The Baby Superstore

Gene therapy could enable the rich to buy their way out of society

By George Monbiot. Published in the Guardian 18th February 1997.

Is Dr Watson a Nazi? In an interview with the Sunday Telegraph, the Nobel Prize-winning gene sleuth and author of The Double Helix suggested that if a gene that determines homosexuality could be found, a women should be able to choose whether or not to abort a foetus that carried it. In the Independent he argued that other perceived imperfections which might be genetically determined – such as dyslexia, shortness or poor musical ability – should also be permitted to inform a woman’s choice.

His comments were received with fury. Dominic Lawson, the Sunday Telegraph’s editor, contended that Watson and his ilk “have become too big for their DNA”. In yesterday’s Telegraph, Katherine O’Hanlan of Stamford University said that abortions of the sort James Watson endorsed would amount to “eugenics … reminiscent of the 1940s in Germany”.

At first sight, she’s right. New gene technologies, if they develop as James Watson expects, will grant us the power to pursue – and much more effectively – Hitler’s aim of eliminating what he considered to be undesirable characteristics from the population. Thereafter, however, her comparison falls flat.

What Hitler – and Plato – advocated, was the restriction of personal reproductive choice. What Watson espouses is precisely the opposite. Indeed, the liberal philosopher Professor Philip Kitcher has suggested that interfering with parental decisions about which foetuses to keep and which to lose would amount to “centrally-directed eugenics programmes” comparable to those of Nazi Germany.

Part of the problem with the new biotechnologies is that there are so few meaningful precedents to help us address the choices with which they confront us. Many of the questions they raise are new ones, and we come unstuck the moment we try to match them with old answers. According to my dictionary, eugenics means “race improvement by judicious mating.” This is clearly not what James Watson is talking about. Future “race improvement” requires no shrieking Gestapo officers insisting that we choose one mate rather than another; instead, some geneticists propose, existing couples might one day be able to choose genes for their offspring much as they choose their furnishings today.

Dr Watson argues that the termination of “genetically defective” foetuses is good not only for parents, but also for the prospective children. Indeed, he suggests that once effective gene testing or gene manipulation become available, children born with genetic defects might sue their parents for having brought them into the world. People choosing to abort and start again, in other words, would merely be seeking the best future for their children, much as they do when deciding to send them to public school – an option which the Telegraph presumably endorses.

So is there an ethical difference between choosing your children’s genes and choosing to educate them privately? One of the reasons why I find the new genetics so terrifying is that I don’t believe there is.

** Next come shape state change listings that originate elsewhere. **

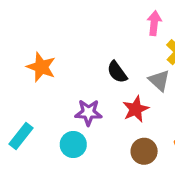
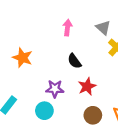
pink arrow: (154, 23) -> (67, 28), moved
gray triangle: (159, 80) -> (103, 28), moved

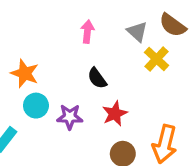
cyan circle: (44, 111) -> (36, 106), moved

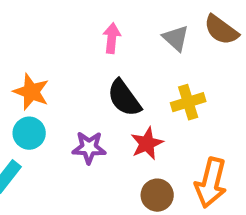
yellow cross: (157, 59) -> (188, 102), moved, turned 30
black semicircle: (97, 78) -> (124, 98), size x1.4
cyan circle: (36, 106) -> (29, 133), moved

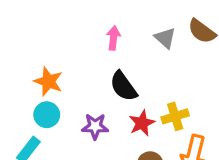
yellow cross: (188, 102) -> (175, 116), moved

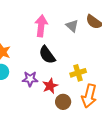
pink arrow: (113, 38) -> (41, 26), size x1.5
red star: (142, 123) -> (50, 86), moved

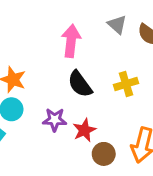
gray triangle: (72, 26) -> (117, 24), moved
yellow cross: (78, 73) -> (126, 84), moved

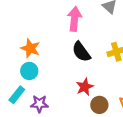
purple star: (55, 120) -> (39, 104), moved

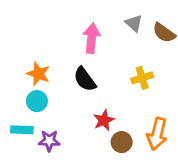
black semicircle: (81, 52) -> (85, 79), moved
cyan rectangle: (17, 95) -> (22, 130), turned 54

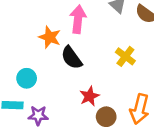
orange star: (38, 74) -> (50, 37), moved
yellow cross: (142, 78) -> (125, 56), turned -36

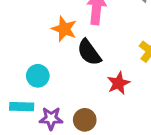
red star: (89, 96) -> (118, 83), moved
brown circle: (106, 117) -> (85, 120), moved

Assuming – as I think we can – that the new technologies are likely only to be available to the few who can afford them, then, like public school, they will confer an advantage on some people at the expense of others, irrespective of merit. Just as the escape hatch of the public school enables the wealthiest and most influential people in the country to ignore the under-funding of state education, future genetic screening or gene therapy could allow them to buy their way out of concern for the social and environmental factors which contribute to poor health. Indeed it’s not hard to imagine a future in which only the rich could – through gene technology – escape from the genetic effects of increasing exposure to such pollutants as pesticide residues and radioactive waste.

So the prospective gene technologies have the capacity to petrify, even more effectively than public school, society’s heritable inequity. But there might also be more immediate effects. The moment at which something can be fixed is the moment at which it becomes widely perceived as broken: the possibility of eliminating purportedly gay foetuses will surely contribute to the public disparagement of homosexuality.

It is also possible to picture a world in which those whose genomes have been selected or enhanced could feel themselves set apart from those who have not been manipulated. With some justification, the genetic elect could claim that they did not share a common humanity with the genetically unscreened, and the racism, sexism and classism we suffer from today would find a new, and potentially even more virulent outlet.

The dangers with which Dr Watson’s genetic choices confront us emerge not from the threat of a coercive state, but from the less fashionable bogey of mass consumerism. What is good for the individual may be disastrous for society. It’s not eugenics – or not as we know it – and it’s not Nazism. But it’s still wrong.